(Data to process begins)

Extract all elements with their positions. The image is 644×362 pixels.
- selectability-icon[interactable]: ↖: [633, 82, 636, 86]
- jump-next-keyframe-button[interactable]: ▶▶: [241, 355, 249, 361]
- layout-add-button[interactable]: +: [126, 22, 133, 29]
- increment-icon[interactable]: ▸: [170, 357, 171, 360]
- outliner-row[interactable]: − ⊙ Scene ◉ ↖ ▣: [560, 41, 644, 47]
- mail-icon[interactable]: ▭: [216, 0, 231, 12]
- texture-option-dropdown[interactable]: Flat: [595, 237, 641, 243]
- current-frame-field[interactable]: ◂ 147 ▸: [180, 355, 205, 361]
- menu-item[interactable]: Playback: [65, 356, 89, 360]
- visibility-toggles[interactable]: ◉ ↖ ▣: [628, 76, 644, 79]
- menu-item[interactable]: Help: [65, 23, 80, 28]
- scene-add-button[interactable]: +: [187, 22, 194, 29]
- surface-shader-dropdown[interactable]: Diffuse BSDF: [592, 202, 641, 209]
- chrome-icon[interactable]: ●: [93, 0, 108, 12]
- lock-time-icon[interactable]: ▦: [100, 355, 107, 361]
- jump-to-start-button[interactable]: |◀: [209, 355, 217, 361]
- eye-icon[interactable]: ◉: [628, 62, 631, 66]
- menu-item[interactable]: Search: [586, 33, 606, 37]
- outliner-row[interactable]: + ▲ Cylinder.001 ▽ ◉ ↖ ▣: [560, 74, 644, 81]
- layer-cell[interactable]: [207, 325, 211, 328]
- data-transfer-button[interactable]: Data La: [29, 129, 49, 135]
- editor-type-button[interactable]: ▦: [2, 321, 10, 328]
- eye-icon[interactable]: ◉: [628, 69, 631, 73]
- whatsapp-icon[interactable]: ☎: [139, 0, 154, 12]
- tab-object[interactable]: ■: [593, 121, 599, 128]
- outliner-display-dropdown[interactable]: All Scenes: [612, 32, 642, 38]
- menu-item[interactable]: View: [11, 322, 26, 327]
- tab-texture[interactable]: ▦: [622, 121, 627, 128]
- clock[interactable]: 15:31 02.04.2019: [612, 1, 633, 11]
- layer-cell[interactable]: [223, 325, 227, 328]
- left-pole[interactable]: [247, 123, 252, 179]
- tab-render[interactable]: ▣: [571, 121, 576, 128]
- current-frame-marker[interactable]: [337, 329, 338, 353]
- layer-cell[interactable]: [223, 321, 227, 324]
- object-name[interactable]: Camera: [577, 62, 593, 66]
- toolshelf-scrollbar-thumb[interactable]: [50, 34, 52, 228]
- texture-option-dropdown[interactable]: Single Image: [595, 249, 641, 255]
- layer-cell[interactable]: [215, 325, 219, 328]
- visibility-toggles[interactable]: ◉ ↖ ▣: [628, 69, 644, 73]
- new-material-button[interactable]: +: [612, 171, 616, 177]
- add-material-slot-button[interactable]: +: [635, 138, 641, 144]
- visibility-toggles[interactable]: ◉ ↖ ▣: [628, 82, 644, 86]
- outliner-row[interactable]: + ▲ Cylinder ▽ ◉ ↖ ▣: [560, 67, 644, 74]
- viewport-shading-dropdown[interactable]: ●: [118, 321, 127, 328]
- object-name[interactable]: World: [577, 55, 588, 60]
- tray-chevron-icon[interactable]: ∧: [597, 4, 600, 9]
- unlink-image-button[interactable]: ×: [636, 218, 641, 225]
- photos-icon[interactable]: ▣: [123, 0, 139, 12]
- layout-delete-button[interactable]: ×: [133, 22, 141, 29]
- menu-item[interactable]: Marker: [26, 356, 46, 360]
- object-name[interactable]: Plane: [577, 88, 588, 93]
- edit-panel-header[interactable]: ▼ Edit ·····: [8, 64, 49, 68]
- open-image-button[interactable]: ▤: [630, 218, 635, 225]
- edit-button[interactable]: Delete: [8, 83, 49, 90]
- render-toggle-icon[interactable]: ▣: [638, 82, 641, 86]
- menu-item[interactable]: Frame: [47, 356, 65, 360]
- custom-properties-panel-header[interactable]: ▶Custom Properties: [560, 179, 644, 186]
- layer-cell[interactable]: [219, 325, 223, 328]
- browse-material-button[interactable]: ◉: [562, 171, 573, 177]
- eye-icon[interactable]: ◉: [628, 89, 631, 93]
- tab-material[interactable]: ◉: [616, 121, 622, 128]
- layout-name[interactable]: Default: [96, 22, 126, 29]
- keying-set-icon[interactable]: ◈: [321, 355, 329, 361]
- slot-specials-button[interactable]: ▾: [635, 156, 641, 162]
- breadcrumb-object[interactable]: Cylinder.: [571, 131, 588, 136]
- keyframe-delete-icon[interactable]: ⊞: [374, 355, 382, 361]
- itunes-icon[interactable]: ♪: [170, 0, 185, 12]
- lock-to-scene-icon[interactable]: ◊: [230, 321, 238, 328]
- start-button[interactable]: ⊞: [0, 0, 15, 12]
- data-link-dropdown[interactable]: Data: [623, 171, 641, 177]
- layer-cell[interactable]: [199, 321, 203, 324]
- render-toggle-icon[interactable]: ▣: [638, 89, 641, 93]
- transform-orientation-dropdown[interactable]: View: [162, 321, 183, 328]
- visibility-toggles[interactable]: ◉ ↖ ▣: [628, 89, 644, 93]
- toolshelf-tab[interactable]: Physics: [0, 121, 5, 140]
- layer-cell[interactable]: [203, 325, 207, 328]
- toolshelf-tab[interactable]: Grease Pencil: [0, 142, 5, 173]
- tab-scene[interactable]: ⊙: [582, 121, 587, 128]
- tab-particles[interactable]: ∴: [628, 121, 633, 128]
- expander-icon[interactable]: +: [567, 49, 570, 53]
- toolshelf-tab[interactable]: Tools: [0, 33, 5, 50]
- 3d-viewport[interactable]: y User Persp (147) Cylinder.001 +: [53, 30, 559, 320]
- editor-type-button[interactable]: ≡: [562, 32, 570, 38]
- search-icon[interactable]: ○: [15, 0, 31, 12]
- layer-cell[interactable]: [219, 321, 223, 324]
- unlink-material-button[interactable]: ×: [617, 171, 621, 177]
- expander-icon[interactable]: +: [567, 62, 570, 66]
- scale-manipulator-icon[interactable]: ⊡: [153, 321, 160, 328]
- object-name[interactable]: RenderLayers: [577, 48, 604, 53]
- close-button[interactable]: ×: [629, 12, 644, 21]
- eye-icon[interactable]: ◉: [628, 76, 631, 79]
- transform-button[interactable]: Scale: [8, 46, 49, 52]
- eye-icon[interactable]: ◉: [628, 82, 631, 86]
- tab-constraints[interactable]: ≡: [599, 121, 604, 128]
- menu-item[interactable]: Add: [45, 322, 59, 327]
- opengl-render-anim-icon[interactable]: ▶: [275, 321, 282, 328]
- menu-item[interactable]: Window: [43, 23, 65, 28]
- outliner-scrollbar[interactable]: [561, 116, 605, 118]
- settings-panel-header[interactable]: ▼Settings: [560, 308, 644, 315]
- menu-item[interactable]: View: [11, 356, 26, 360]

(Data to process ends)

Instructions to follow
Tally the lines of the records holding the word "texture", then state only the tally.

Problem solution
3